The Memoirs of the Lord of Joinville is one of my favorite pieces of medieval writing. Jean de Joinville is supposed to be writing about St. Louis, but he frequently digresses into his personal memories with vivid detail. He is an engaging, entertaining writer. The first time I read his memoirs, I found this most interesting passage when Joinville describes the company that the king lodged him with in Sajetta:
And when we reached camp, we found that [King Louis IX] had marked out the sites in person, where our quarters were to be. My quarters he had chosen alongside those of the Count of Eu, because he knew that the Count of Eu liked my company.

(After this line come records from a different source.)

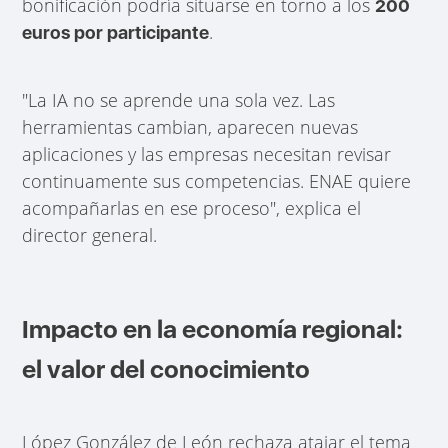
bonificación podría situarse en torno a los
200
.
euros por participante
"La IA no se aprende una sola vez. Las
herramientas cambian, aparecen nuevas
aplicaciones y las empresas necesitan revisar
continuamente sus competencias. ENAE quiere
acompañarlas en ese proceso", explica el
director general.
Impacto en la economía regional:
el valor del conocimiento
López González de León rechaza atajar el tema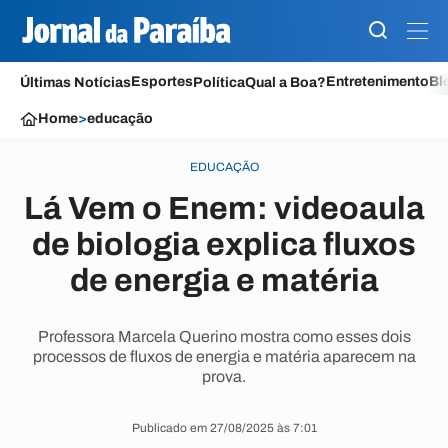
Esportes
Entretenimento
Bl
Últimas Notícias
Política
Qual a Boa?
Home
>
educação
EDUCAÇÃO
Lá Vem o Enem: videoaula
de biologia explica fluxos
de energia e matéria
Professora Marcela Querino mostra como esses dois
processos de fluxos de energia e matéria aparecem na
prova.
Publicado em 27/08/2025 às 7:01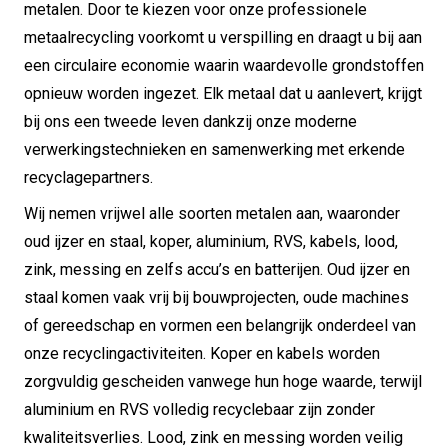
metalen. Door te kiezen voor onze professionele
metaalrecycling voorkomt u verspilling en draagt u bij aan
een circulaire economie waarin waardevolle grondstoffen
opnieuw worden ingezet. Elk metaal dat u aanlevert, krijgt
bij ons een tweede leven dankzij onze moderne
verwerkingstechnieken en samenwerking met erkende
recyclagepartners.
Wij nemen vrijwel alle soorten metalen aan, waaronder
oud ijzer en staal, koper, aluminium, RVS, kabels, lood,
zink, messing en zelfs accu’s en batterijen. Oud ijzer en
staal komen vaak vrij bij bouwprojecten, oude machines
of gereedschap en vormen een belangrijk onderdeel van
onze recyclingactiviteiten. Koper en kabels worden
zorgvuldig gescheiden vanwege hun hoge waarde, terwijl
aluminium en RVS volledig recyclebaar zijn zonder
kwaliteitsverlies. Lood, zink en messing worden veilig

I will tell you of the tricks the Count of Eu used to play on us.
I had built a hut, where I used to take my meals,—I and my knights—lighted through the doorway. Now the doorway gave onto the Count of Eu’s quarters; and he, who was very ingenious, made a little machine to throw into it, and used to watch when we went to table, and set up his machine in a line with our table and break our jugs and glasses. 
I’m terribly amused by this. My first thought is, what kind of machine is it? Surely it’s a tiny version of the siege engines they may have been using in actual warfare. A catapult? A trebuchet? Ballistas were known for their accuracy, but the passage specifically says “throw.”

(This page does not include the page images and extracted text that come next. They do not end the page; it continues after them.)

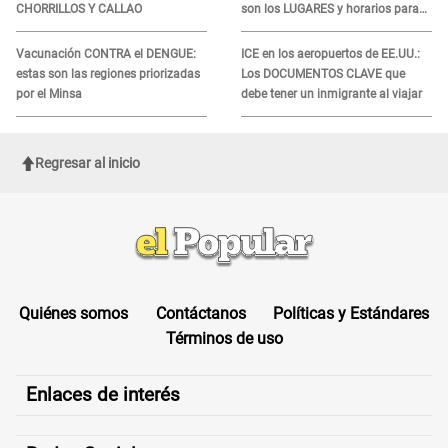
CHORRILLOS Y CALLAO
son los LUGARES y horarios para
recibir la ayuda
Vacunación CONTRA el DENGUE:
ICE en los aeropuertos de EE.UU.:
estas son las regiones priorizadas
Los DOCUMENTOS CLAVE que
por el Minsa
debe tener un inmigrante al viajar
Regresar al inicio
Quiénes somos
Contáctanos
Políticas y Estándares
Términos de uso
Enlaces de interés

This passage leaves me with the mental image of a grown man in armor gleefully plopping himself on the ground outside Joinville’s doorway and aiming a tiny catapult. Not only has Eu had the time and will to build this tiny siege engine, but he uses it repeatedly, enough times to really annoy Joinville. He has good aim, too. I’ll bet Eu likes Joinville’s company because Joinville is the only person willing to put up with him.
If you would like your own tiny siege engine, I recommend finding Siege the Day at a Renaissance faire. Their quality is superb and the staff is excellent. I would have purchased a catapult for my office, but I don’t have an office.
- Wedgewood, Ethel, The Memoirs of the Lord of Joinville by Jean de Joinville (London, Murray: 1906) 299-300.